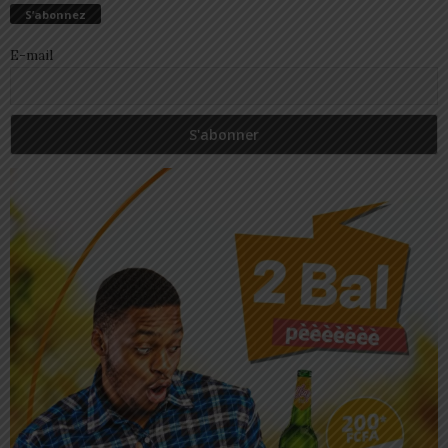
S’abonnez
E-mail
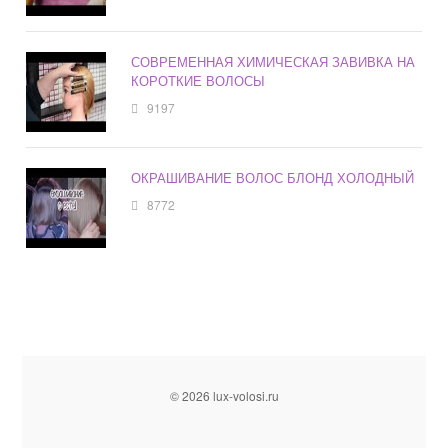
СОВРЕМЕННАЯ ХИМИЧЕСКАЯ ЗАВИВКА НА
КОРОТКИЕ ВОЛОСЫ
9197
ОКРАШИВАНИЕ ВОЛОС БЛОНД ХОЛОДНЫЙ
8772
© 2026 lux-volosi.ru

—————

Exercise description:
A word-for-word restatement of all the lines above is needed, with the pictures omitted.

Answer area:
S’abonnez
E-mail
СОВРЕМЕННАЯ ХИМИЧЕСКАЯ ЗАВИВКА НА
КОРОТКИЕ ВОЛОСЫ
9197
ОКРАШИВАНИЕ ВОЛОС БЛОНД ХОЛОДНЫЙ
8772
© 2026 lux-volosi.ru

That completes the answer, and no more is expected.